Precision Agriculture Meets AI: Predicting Nutritional Crop Outcomes from Genomic Data

Abstract

Global malnutrition can now be addressed and crop nutritional quality improved thanks to developments in precision agriculture, genomics, and artificial intelligence (AI). In order to predict and optimize nutrient-enriched crop traits, this study suggests an integrated AI-driven framework that combines data from precision agriculture, genomics, and malnutrition epidemiology. In order to produce useful insights for crop improvement, this framework analyzes multi-dimensional data that includes genetic markers, environmental factors, and dietary deficiency patterns using a combination of machine learning models, such as Logistic Regression, Naive Bayes, and Neural Networks.

With the highest accuracy (97.38%) and coefficient of determination (R2 = 0.9584), the lowest prediction errors (MSE: 0.0187; RMSE: 0.1367), and consistent cross-validation stability (mean CV accuracy: 97.35%, std. dev: 0.0042), a thorough comparative analysis reveals that Logistic Regression is the best predictive model. Despite having slightly lower accuracy (95.64%) and higher error rates, Naive Bayes has the benefit of almost instantaneous training times, which makes it appropriate for situations requiring quick deployment. Even though neural networks can represent intricate relationships, their accuracy was relatively low (92.11%) and their errors were higher, indicating that more data augmentation and hyperparameter optimization are required.

SHapley Additive exPlanations (SHAP), which identifies important genomic and environmental features influencing nutrient trait predictions, improves the interpretability of model predictions. Data-driven breeding and precision agriculture decisions are supported by this transparency, which fosters understanding and trust between geneticists and agronomists.

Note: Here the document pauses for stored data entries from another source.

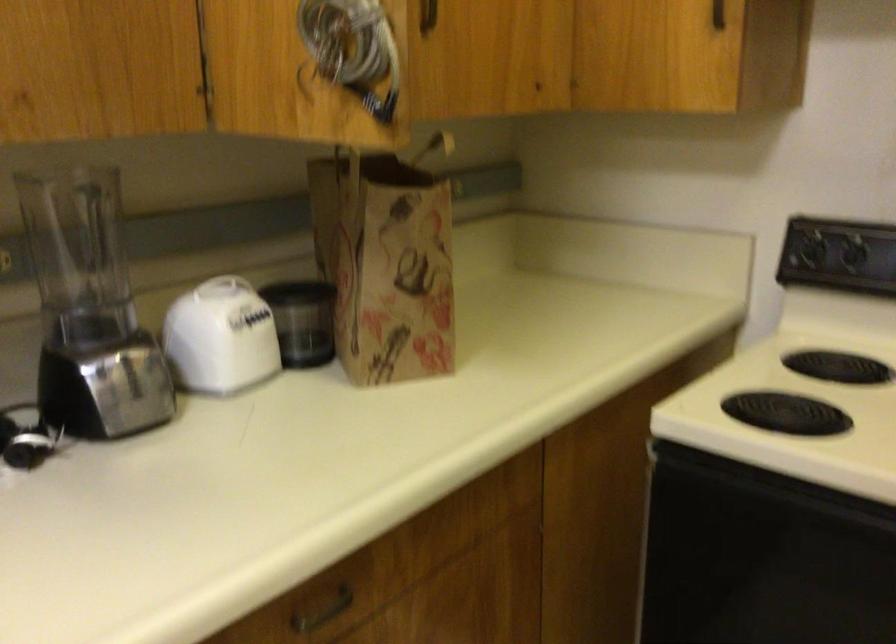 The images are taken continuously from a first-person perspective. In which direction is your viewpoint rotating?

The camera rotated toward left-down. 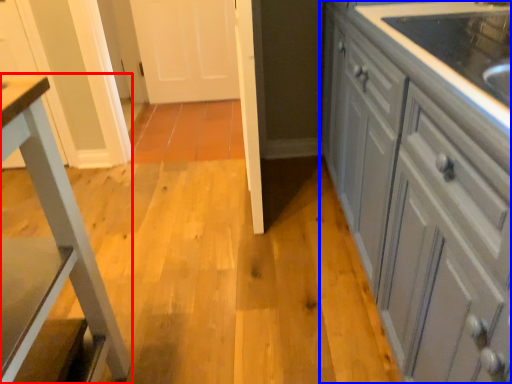 Question: Which of the following is the closest to the observer, furniture (highlighted by a red box) or cabinetry (highlighted by a blue box)?

Choices:
 (A) furniture
 (B) cabinetry

Answer: (B) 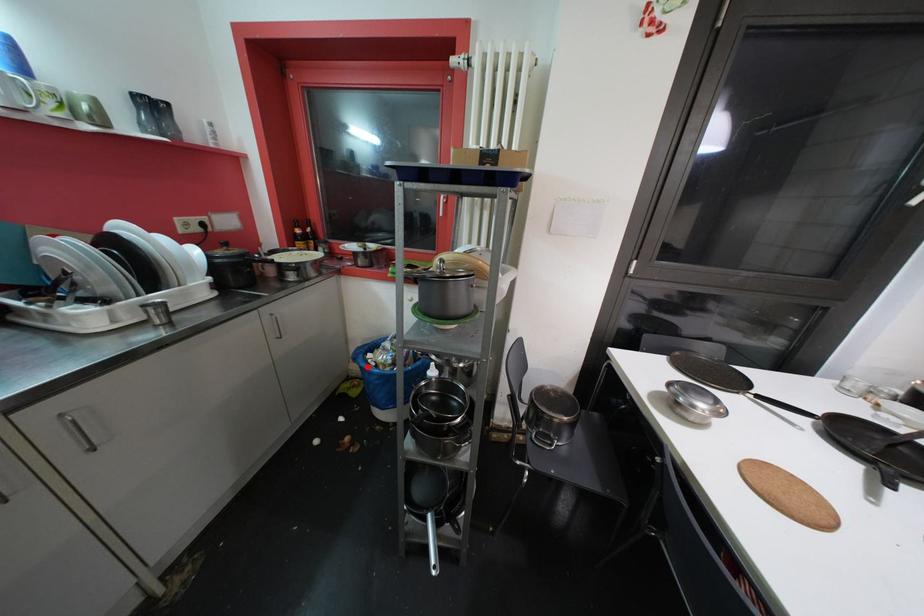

Nevertheless, there are still difficulties, such as the intricacies of integrating diverse datasets, problems with scalability, the high expense of genomic technologies, and their restricted suitability for smallholder farming environments.

This study highlights how crop biofortification strategies that are in line with public health and sustainable agricultural development objectives can be enhanced through AI-driven multi-domain data integration. Expanding dataset diversity, enhancing model generalizability across crops and regions, and promoting interdisciplinary collaborations will be the main goals of future efforts to hasten the adoption of precision agriculture technologies for the improvement of global nutrition.